Serviço de Anestesiologia, Centro Hospitalar Universitário do Porto, Portugal

Background: Topical vasoconstrictors are commonly used to minimize bleeding during Ear, Nose and Throat surgeries. Phenylephrine is one of the most commonly used and could be an underrecognized source of intra-operative events. Total dose of administered drugs is often unmeasured.

Cases of acute pulmonary edema, cardiac arrest and death after topical vasoconstrictors (TV) have been reported.
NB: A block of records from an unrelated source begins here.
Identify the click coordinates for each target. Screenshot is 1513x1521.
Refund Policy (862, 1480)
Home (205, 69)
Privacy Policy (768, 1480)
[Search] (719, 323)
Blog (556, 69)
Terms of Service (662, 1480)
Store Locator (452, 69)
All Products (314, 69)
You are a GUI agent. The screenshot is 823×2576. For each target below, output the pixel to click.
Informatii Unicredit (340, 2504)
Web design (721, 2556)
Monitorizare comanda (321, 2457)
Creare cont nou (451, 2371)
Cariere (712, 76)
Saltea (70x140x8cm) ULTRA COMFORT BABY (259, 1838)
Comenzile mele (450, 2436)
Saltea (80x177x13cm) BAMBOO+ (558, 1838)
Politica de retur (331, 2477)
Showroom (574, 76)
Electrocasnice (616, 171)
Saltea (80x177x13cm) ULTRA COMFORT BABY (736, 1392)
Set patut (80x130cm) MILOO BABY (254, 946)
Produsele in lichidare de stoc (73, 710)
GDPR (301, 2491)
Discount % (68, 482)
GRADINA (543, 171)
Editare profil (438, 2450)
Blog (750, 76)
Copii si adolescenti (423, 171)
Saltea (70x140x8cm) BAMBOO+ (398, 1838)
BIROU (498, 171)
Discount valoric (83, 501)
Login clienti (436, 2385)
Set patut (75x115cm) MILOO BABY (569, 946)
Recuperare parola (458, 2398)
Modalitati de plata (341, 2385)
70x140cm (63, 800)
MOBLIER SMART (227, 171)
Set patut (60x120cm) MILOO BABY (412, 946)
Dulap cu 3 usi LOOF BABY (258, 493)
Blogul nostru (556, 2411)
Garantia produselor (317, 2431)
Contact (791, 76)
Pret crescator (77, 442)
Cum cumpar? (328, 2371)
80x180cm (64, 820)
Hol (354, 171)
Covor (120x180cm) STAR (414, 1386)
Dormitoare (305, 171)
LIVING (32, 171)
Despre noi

Maintenance of cardiac output is of paramount importance to avoid cardiovascular collapse. β1 receptor blockage reduces cardiac output, it is contraindicated in these situations.

Case: This case describes an intra-operative critical event after an unknown amount of phenylephrine administration.

Conclusion: Lack of awareness about phenylephrine maximum recommended dose may induce complications leading to haemodynamic instability. The authors aim to raise awareness about the use of TV, including dose, administration site and also clinical signs and symptoms that may appear after its use.  Special attention must be addressed to the drug choice for the support treatment of eventual cardiovascular symptoms.